Transcribe word for word the lines below from the line with "Viktiga funk" through the line with "Sätt ett betyg", ends included.

#### Data under study ####

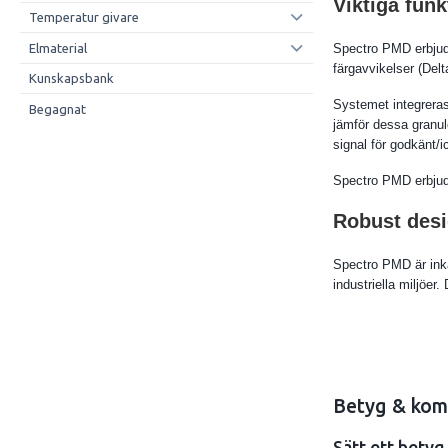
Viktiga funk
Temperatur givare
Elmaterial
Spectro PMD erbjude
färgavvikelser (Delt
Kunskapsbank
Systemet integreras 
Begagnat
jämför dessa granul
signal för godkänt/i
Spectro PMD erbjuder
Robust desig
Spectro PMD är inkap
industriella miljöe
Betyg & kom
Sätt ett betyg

####
#### Data under study ####

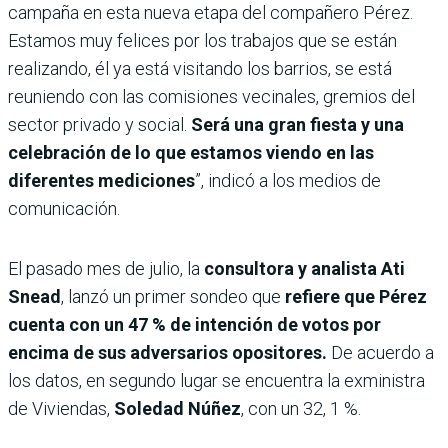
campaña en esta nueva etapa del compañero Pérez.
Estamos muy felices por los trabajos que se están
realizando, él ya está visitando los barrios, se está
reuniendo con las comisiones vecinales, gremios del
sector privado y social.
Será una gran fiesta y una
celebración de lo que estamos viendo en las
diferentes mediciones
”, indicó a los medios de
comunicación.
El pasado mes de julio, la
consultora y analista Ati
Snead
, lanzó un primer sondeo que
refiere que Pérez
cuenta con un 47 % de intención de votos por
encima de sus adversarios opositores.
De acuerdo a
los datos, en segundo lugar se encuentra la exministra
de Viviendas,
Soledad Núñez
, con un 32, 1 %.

####
#### Data under study ####

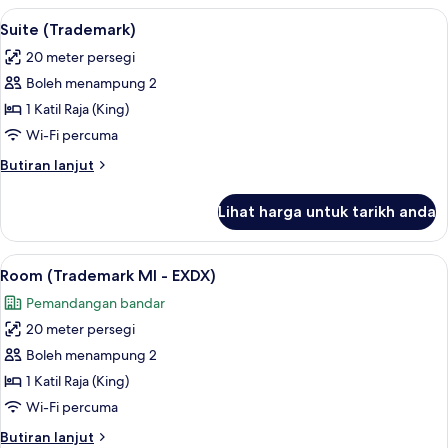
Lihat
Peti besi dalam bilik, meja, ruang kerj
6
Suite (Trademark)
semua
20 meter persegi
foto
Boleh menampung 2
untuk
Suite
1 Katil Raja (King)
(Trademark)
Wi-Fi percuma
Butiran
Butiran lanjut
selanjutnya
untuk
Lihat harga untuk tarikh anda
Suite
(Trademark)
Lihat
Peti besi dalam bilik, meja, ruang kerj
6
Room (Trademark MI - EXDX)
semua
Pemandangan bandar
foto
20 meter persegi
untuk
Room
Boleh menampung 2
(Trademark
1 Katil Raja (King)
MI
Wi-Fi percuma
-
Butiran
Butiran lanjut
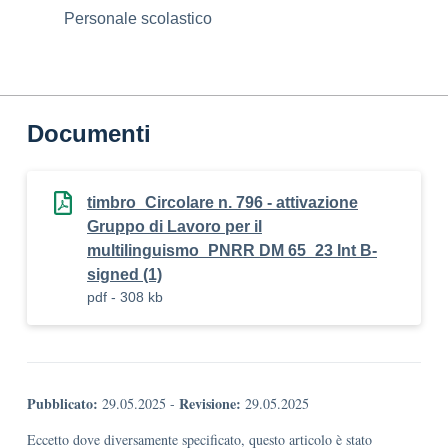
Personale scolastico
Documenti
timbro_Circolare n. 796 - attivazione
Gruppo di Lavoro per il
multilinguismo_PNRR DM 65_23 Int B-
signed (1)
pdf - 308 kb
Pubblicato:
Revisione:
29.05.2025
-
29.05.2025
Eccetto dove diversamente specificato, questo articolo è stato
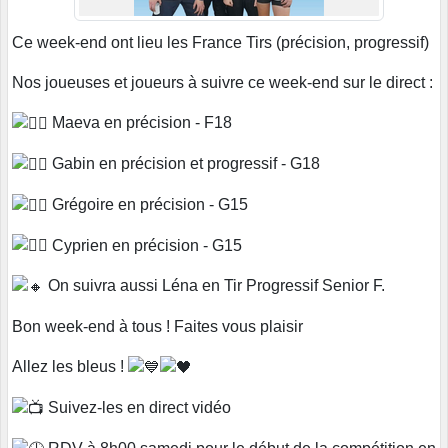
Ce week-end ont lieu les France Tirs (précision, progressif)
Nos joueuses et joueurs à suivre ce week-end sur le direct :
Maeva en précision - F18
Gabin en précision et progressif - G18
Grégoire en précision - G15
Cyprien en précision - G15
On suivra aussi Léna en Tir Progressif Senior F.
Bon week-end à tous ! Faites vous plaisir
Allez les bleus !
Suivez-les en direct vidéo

####

(Result for this exercise):
Viktiga funk
Temperatur givare
Elmaterial
Spectro PMD erbjude
färgavvikelser (Delt
Kunskapsbank
Systemet integreras 
Begagnat
jämför dessa granul
signal för godkänt/i
Spectro PMD erbjuder
Robust desig
Spectro PMD är inkap
industriella miljöe
Betyg & kom
Sätt ett betyg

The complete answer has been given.